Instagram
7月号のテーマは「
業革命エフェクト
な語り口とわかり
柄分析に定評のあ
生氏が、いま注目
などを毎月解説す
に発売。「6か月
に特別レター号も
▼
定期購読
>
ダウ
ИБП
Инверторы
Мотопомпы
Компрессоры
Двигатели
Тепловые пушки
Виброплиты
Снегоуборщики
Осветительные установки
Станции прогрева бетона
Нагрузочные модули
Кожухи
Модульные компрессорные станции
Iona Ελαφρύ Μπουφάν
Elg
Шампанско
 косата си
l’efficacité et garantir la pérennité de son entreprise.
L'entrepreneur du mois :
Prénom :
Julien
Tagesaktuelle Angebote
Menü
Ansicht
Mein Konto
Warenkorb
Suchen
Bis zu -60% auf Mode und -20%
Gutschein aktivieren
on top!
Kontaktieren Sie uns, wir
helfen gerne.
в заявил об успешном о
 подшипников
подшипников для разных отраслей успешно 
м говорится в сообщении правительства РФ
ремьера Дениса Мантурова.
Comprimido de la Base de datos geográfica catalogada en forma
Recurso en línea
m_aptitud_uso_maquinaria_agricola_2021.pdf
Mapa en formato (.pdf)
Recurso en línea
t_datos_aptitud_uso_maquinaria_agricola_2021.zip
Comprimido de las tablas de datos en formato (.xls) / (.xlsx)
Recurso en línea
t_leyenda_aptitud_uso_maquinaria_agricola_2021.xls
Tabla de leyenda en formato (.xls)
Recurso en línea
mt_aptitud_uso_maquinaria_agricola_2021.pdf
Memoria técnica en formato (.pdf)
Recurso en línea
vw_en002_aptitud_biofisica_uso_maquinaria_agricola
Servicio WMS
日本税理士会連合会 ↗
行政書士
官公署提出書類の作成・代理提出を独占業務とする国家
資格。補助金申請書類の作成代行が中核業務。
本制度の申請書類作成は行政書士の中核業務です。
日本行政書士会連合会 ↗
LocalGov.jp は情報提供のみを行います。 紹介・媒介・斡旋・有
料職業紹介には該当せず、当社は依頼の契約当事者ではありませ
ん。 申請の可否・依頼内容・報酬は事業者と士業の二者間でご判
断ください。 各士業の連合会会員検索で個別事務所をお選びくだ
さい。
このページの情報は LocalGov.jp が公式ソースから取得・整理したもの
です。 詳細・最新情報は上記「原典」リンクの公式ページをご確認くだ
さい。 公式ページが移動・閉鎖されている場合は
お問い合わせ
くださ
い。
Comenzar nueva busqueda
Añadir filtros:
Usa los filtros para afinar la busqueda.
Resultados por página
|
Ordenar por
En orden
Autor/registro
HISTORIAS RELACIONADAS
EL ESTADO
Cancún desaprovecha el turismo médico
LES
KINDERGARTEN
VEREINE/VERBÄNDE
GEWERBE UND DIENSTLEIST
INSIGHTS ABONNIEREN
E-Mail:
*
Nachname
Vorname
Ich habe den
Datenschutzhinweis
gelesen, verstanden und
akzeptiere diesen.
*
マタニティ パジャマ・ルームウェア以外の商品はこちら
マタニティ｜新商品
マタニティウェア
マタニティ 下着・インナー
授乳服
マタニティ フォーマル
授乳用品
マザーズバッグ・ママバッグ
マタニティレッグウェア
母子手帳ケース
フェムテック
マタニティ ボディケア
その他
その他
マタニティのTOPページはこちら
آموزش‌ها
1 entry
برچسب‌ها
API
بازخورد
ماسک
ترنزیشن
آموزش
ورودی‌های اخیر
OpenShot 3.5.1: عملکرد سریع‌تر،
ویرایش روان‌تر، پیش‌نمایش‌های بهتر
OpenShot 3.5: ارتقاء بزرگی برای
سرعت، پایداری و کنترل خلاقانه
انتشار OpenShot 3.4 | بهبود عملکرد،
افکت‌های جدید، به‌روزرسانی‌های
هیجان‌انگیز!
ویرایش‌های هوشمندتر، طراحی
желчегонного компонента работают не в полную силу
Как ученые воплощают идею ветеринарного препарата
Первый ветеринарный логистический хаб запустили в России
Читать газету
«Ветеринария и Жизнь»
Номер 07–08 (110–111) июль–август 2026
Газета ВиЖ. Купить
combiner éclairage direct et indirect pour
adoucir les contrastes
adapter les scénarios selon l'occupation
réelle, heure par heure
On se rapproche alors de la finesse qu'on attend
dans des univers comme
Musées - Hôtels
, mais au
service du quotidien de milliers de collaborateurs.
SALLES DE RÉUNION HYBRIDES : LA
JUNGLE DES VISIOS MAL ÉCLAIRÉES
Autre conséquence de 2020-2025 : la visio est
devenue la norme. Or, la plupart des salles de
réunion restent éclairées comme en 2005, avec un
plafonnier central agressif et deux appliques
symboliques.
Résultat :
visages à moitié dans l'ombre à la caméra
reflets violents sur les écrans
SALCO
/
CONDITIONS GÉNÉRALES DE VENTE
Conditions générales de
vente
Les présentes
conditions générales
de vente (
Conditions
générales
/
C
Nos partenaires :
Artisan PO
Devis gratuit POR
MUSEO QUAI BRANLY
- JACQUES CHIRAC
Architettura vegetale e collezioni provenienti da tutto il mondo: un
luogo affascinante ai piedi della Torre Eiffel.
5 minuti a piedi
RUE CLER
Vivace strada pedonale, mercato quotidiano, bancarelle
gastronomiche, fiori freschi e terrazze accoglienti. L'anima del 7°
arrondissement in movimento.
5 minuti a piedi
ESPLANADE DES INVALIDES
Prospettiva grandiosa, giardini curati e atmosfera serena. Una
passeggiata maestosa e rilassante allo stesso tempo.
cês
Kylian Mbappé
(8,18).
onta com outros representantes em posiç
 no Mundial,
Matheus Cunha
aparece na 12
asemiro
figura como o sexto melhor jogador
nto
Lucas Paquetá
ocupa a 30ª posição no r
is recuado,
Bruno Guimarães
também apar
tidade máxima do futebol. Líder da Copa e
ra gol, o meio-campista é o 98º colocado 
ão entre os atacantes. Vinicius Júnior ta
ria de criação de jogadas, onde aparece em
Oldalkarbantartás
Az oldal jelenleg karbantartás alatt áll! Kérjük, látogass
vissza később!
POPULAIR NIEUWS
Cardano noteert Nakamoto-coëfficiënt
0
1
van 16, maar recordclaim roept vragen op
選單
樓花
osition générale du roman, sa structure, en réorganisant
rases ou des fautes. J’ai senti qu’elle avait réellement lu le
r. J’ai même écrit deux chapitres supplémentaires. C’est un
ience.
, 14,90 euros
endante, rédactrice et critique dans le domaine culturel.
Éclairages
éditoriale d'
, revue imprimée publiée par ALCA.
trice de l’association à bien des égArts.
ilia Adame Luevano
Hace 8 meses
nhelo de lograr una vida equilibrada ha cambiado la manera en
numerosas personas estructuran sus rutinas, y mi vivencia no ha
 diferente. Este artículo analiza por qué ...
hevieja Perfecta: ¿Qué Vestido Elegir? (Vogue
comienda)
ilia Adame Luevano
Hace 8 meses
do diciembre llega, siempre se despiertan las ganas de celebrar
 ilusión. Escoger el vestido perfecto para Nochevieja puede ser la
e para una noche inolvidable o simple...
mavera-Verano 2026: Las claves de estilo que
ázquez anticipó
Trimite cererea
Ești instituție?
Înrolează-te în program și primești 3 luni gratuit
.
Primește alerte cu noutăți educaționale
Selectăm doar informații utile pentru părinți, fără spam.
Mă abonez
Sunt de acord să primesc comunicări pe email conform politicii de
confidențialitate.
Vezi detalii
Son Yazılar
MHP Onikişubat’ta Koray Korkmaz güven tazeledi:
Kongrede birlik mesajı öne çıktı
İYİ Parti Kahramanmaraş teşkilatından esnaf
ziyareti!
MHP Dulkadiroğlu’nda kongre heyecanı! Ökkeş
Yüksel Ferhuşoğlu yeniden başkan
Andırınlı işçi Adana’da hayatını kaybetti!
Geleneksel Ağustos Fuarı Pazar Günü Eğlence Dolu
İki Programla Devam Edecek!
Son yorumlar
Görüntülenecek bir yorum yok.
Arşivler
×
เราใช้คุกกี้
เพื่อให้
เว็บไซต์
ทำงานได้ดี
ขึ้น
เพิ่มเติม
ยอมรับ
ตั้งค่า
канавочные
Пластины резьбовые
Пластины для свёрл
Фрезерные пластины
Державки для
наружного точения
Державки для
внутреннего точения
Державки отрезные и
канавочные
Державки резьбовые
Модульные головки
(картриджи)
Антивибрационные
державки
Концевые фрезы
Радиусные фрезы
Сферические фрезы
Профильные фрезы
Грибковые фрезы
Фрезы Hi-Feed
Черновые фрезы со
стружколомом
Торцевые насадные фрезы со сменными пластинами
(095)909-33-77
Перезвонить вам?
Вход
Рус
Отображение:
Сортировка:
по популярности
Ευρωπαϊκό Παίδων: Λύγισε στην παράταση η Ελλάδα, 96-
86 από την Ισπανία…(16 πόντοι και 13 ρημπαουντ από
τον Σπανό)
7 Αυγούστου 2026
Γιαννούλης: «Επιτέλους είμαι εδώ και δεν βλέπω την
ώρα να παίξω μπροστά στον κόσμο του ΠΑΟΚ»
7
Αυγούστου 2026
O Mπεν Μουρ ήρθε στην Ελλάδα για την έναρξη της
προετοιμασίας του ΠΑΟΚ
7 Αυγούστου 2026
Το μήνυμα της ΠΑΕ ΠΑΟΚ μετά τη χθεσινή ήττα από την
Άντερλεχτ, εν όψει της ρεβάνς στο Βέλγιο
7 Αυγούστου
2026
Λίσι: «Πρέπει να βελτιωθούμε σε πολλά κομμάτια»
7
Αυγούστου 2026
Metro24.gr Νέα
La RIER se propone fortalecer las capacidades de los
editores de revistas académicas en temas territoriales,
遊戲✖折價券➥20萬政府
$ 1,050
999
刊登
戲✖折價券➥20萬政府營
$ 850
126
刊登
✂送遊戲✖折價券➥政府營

───

> **Aim of the exercise**: Each line above with the word "OpenShot" must be returned.

> **Response to this exercise**:
OpenShot 3.5.1: عملکرد سریع‌تر،
OpenShot 3.5: ارتقاء بزرگی برای
انتشار OpenShot 3.4 | بهبود عملکرد،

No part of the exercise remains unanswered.